### What is being asked
From the line holding "and it is a spiritual one to overcome evil." to the final line below, restate each line word for word and add nothing.
(Exercise data begins)
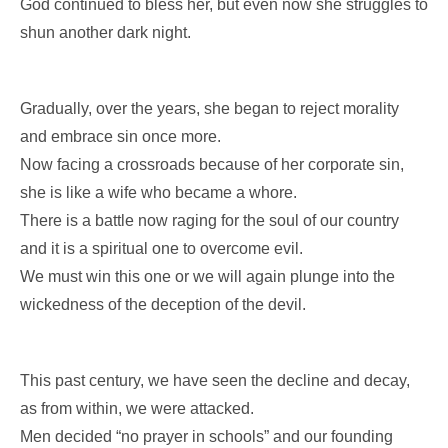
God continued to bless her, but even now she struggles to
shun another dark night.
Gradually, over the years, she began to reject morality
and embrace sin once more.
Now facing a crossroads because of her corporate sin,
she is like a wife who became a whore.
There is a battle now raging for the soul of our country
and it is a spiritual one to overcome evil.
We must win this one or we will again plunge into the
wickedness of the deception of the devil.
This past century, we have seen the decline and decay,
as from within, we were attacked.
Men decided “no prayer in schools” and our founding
(Exercise data ends)
### Answer for this exercise
and it is a spiritual one to overcome evil.
We must win this one or we will again plunge into the
wickedness of the deception of the devil.
This past century, we have seen the decline and decay,
as from within, we were attacked.
Men decided “no prayer in schools” and our founding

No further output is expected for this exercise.